Data to use:
═══
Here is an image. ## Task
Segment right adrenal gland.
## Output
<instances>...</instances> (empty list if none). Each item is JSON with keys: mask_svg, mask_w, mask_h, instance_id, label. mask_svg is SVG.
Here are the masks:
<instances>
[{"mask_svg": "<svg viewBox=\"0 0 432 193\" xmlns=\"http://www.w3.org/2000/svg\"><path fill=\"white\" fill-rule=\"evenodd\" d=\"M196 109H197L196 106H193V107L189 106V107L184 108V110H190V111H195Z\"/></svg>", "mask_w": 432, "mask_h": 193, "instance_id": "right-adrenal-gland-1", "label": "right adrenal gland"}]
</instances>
═══
Task directions:
Set down exactly, and only, the lines from the one containing "Segment right adrenal gland." through the final line of the entries above.

Result of the task:
Segment right adrenal gland.
## Output
<instances>...</instances> (empty list if none). Each item is JSON with keys: mask_svg, mask_w, mask_h, instance_id, label. mask_svg is SVG.
Here are the masks:
<instances>
[{"mask_svg": "<svg viewBox=\"0 0 432 193\" xmlns=\"http://www.w3.org/2000/svg\"><path fill=\"white\" fill-rule=\"evenodd\" d=\"M196 109H197L196 106H193V107L189 106V107L184 108V110H190V111H195Z\"/></svg>", "mask_w": 432, "mask_h": 193, "instance_id": "right-adrenal-gland-1", "label": "right adrenal gland"}]
</instances>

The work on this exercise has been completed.